SB2026042098 - Server-Side Request Forgery (SSRF) in LangChain



SB2026042098 - Server-Side Request Forgery (SSRF) in LangChain

Published: April 20, 2026

Security Bulletin ID SB2026042098
CSH Severity
Medium
Patch available
YES
Number of vulnerabilities 1
Exploitation vector Remote access
Highest impact Information disclosure

Breakdown by Severity

Medium 100%
  • Low
  • Medium
  • High
  • Critical

Description

This security bulletin contains information about 1 vulnerability.


1) Server-Side Request Forgery (SSRF) (CVE-ID: CVE-2026-41481)

CWE-ID: CWE-918 - Server-Side Request Forgery (SSRF)

CVSSv4: CVSS:4.0/AV:N/AC:L/AT:N/PR:N/UI:A/VC:H/VI:N/VA:N/SC:N/SI:N/SA:N/E:U/U:Green


The vulnerability allows a remote attacker to disclose sensitive information.

The vulnerability exists due to server-side request forgery in HTMLHeaderTextSplitter.split_text_from_url() when following redirect responses during URL fetching.
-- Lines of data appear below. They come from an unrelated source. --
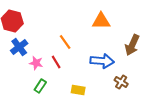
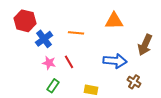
orange line: (65, 42) -> (76, 33), moved, turned -49
blue cross: (19, 47) -> (44, 39), moved

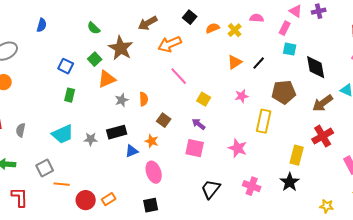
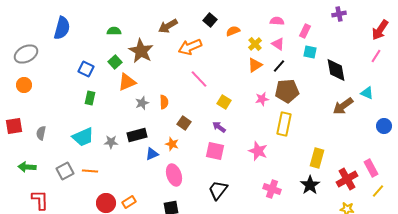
pink triangle: (296, 11) -> (278, 44), moved
blue semicircle: (42, 25) -> (62, 28), size x1.6
green semicircle: (94, 28) -> (114, 31), turned 136
yellow cross: (235, 30) -> (255, 44), moved
brown pentagon: (284, 92) -> (287, 91), moved
red cross: (323, 136) -> (347, 179), moved
orange line: (62, 184) -> (90, 171), moved
black trapezoid: (211, 189) -> (218, 190), moved

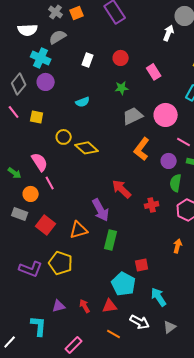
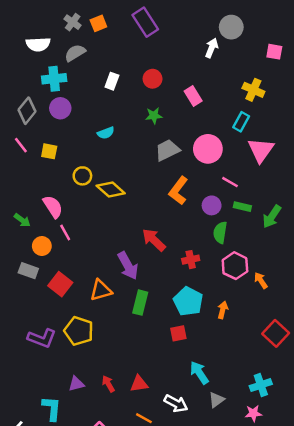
cyan cross: (41, 58) -> (54, 79), turned -30
cyan pentagon: (124, 284) -> (188, 301), moved
gray triangle: (170, 327) -> (217, 400), moved

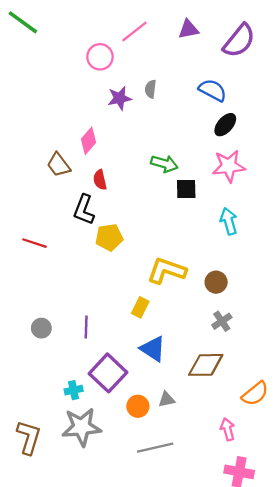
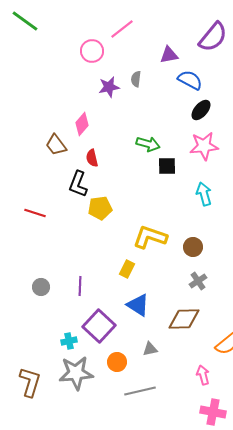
purple triangle: (188, 29) -> (169, 55), moved
orange circle: (138, 406) -> (117, 362), moved

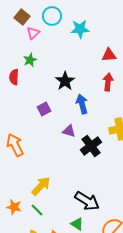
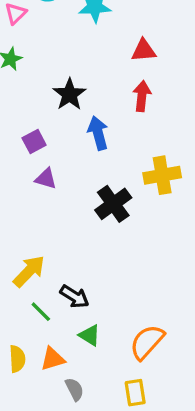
purple triangle: (69, 131) -> (46, 179), moved
black arrow: (87, 201) -> (75, 297), moved, size x0.7
green line: (37, 210) -> (41, 312), moved

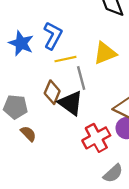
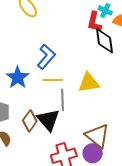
blue star: (21, 43) -> (18, 77), moved
brown diamond: (52, 92) -> (30, 121), moved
A remote attacker can supply a URL that redirects to an internal, localhost, or cloud metadata endpoint to disclose sensitive information.
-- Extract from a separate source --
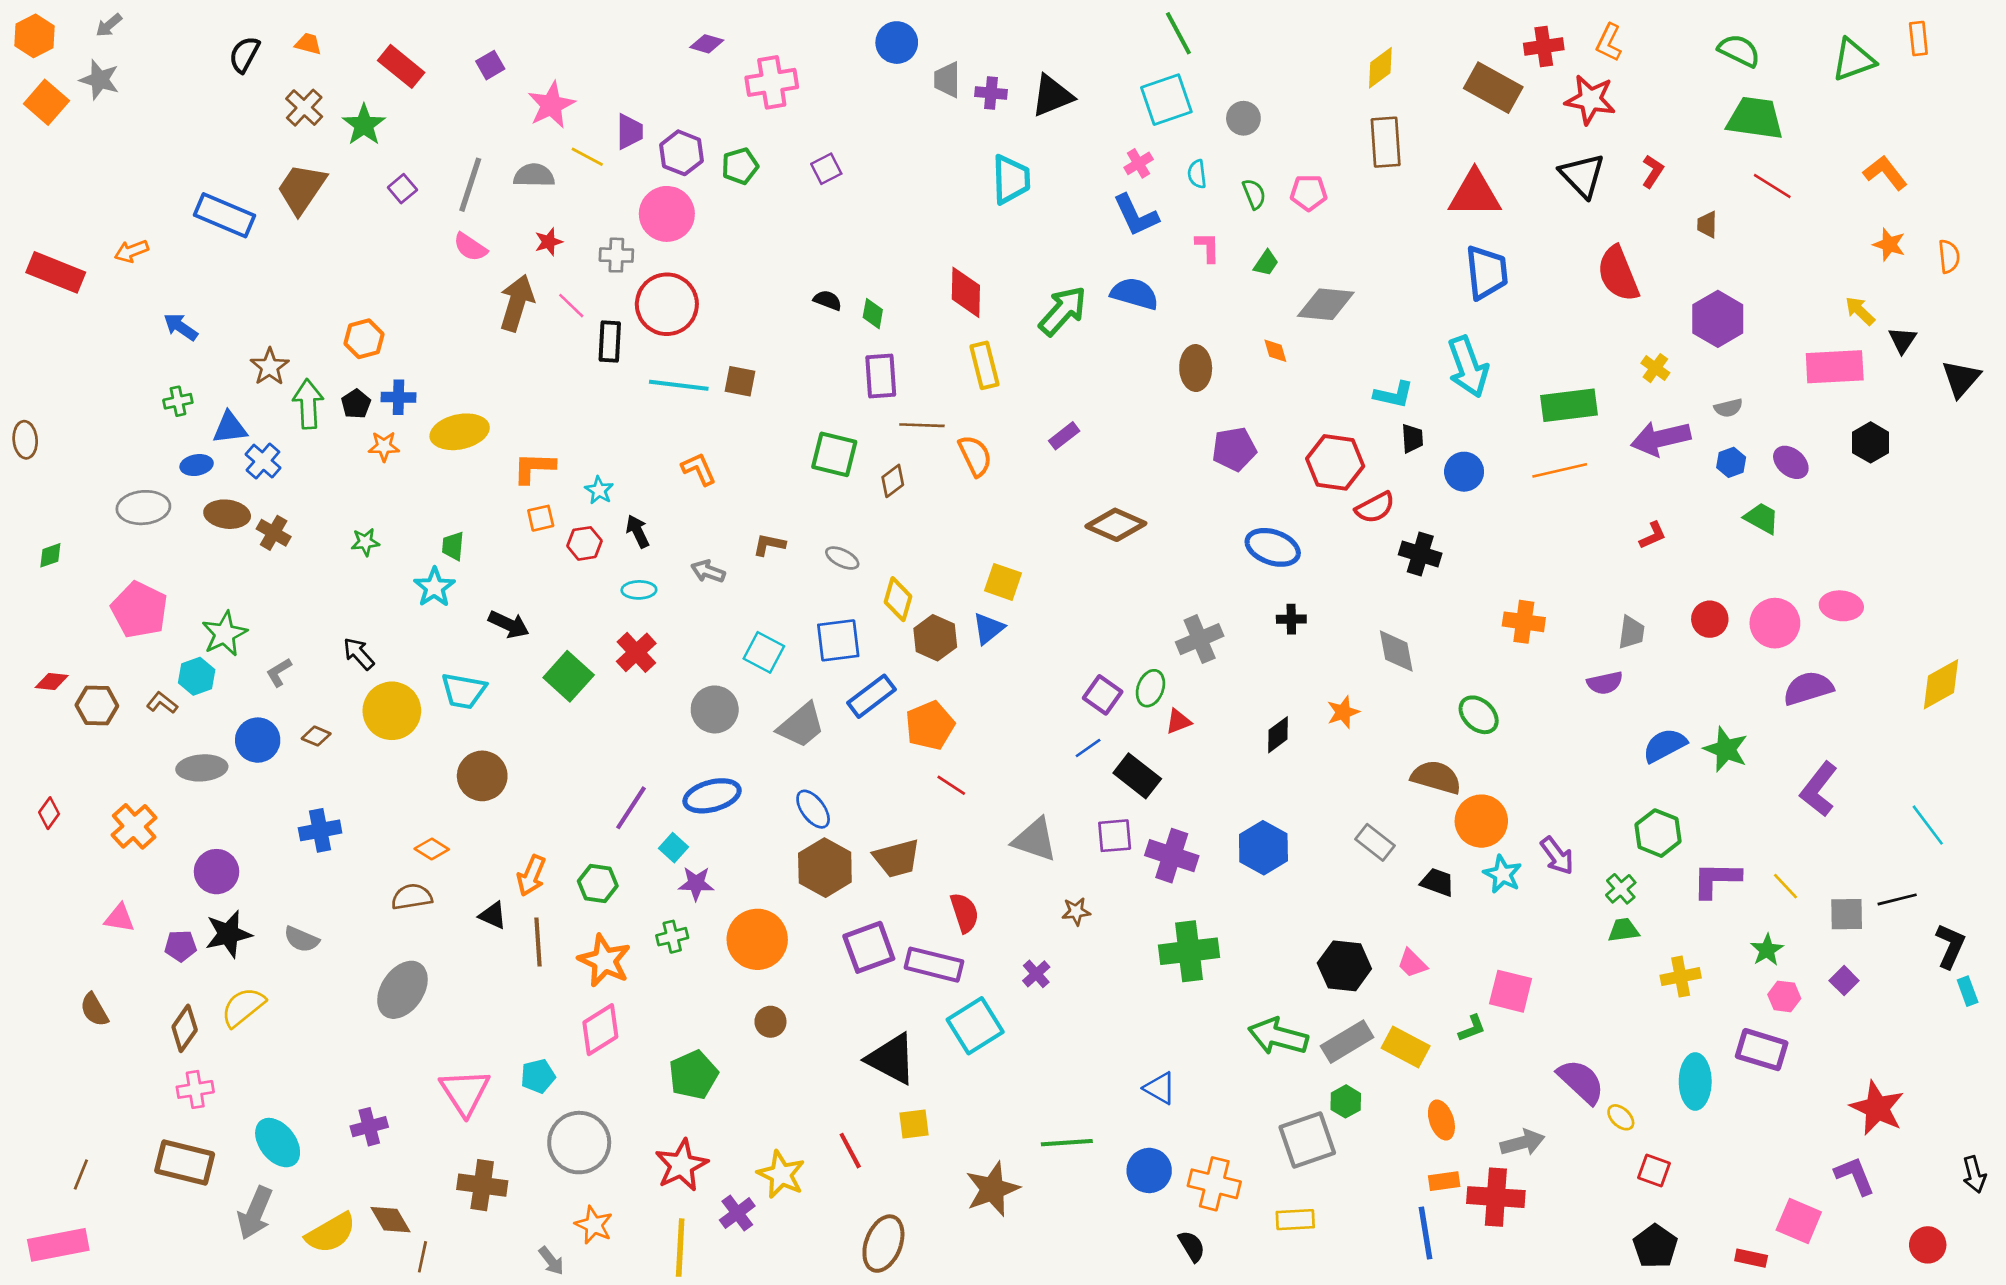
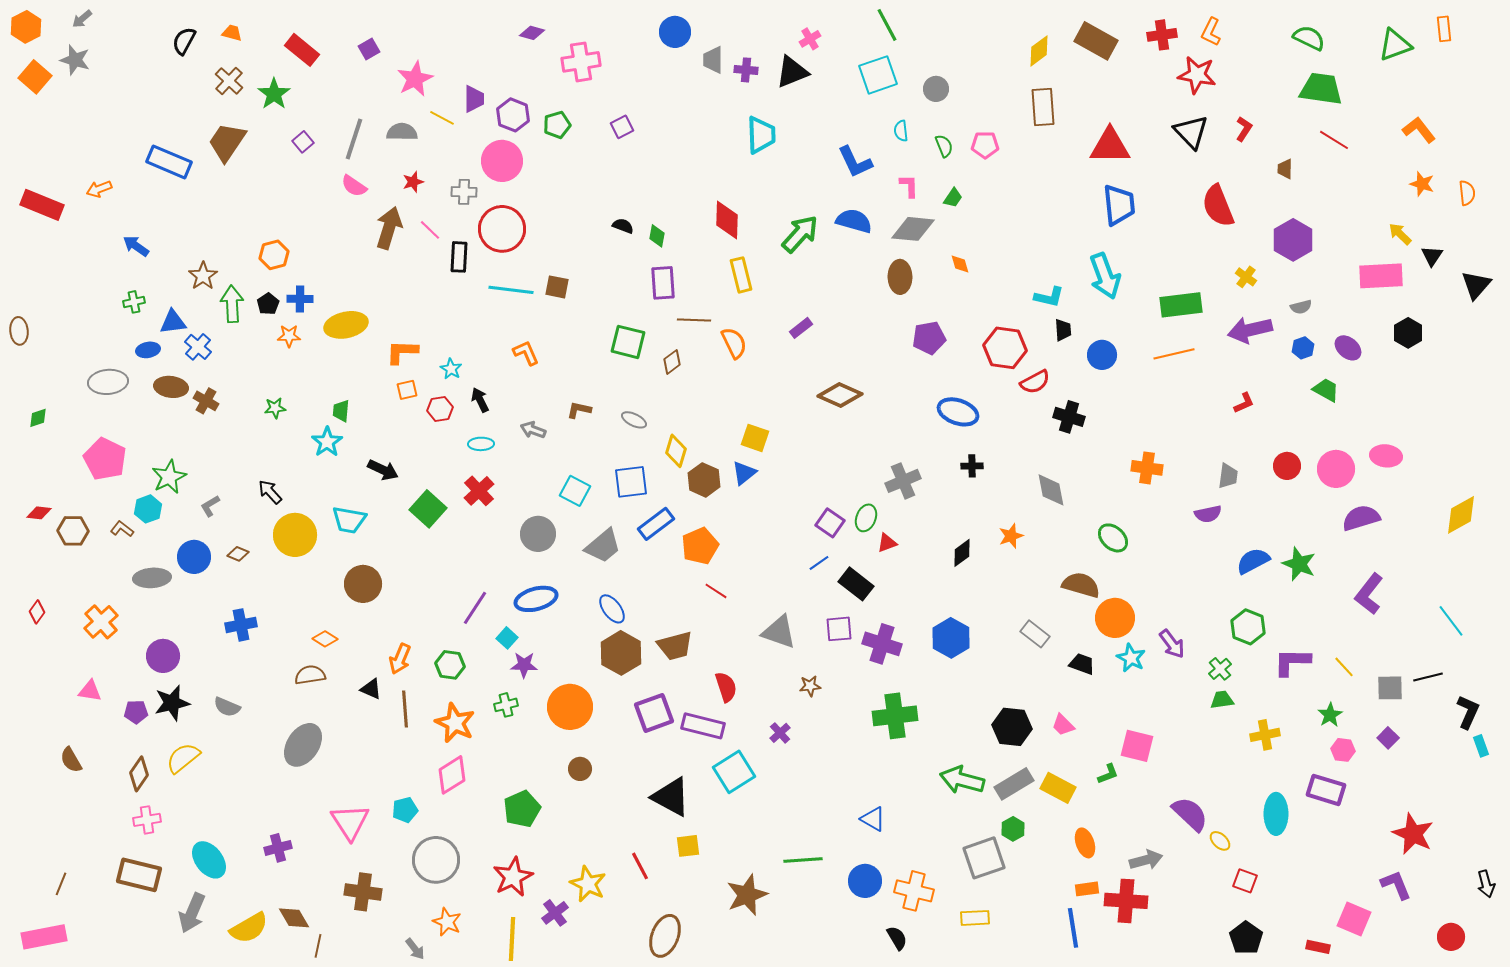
brown rectangle: (1493, 88) -> (1096, 41), moved
pink cross: (1139, 163) -> (810, 39), moved
gray diamond: (1326, 304) -> (913, 229), moved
User interaction is required because the application must process an attacker-supplied URL, and data exposure depends on the application returning parsed Document contents or derivatives to the requester. Cloud metadata endpoints that require special headers are not reachable through this issue, but headerless endpoints such as AWS IMDSv1 are reachable.


Remediation

Install update from vendor's website.